■ **Work order**: Only the lines that include "your" should be copied from the data below.

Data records
########################################

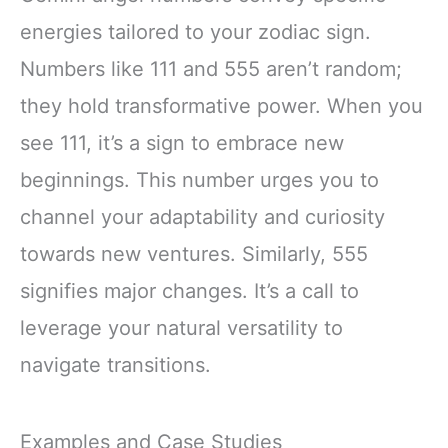
energies tailored to your zodiac sign.
Numbers like 111 and 555 aren’t random;
they hold transformative power. When you
see 111, it’s a sign to embrace new
beginnings. This number urges you to
channel your adaptability and curiosity
towards new ventures. Similarly, 555
signifies major changes. It’s a call to
leverage your natural versatility to
navigate transitions.
Examples and Case Studies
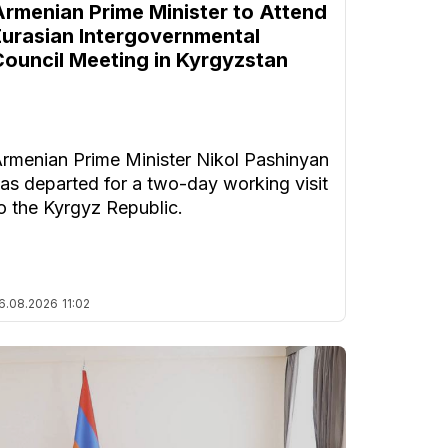
Armenian Prime Minister to Attend
Eurasian Intergovernmental
Council Meeting in Kyrgyzstan
rmenian Prime Minister Nikol Pashinyan
as departed for a two-day working visit
o the Kyrgyz Republic.
6.08.2026
11:02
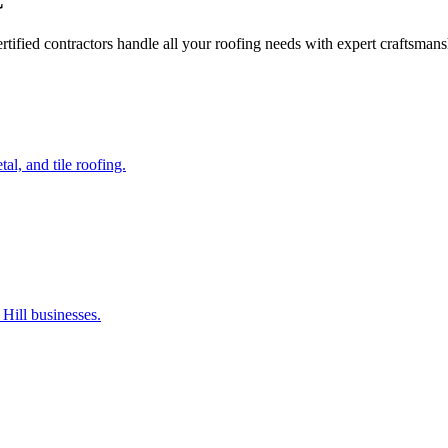
C
certified contractors handle all your roofing needs with expert craftsma
al, and tile roofing.
Hill businesses.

########################################

■ **Task solution**:
energies tailored to your zodiac sign.
channel your adaptability and curiosity
leverage your natural versatility to
certified contractors handle all your roofing needs with expert craftsma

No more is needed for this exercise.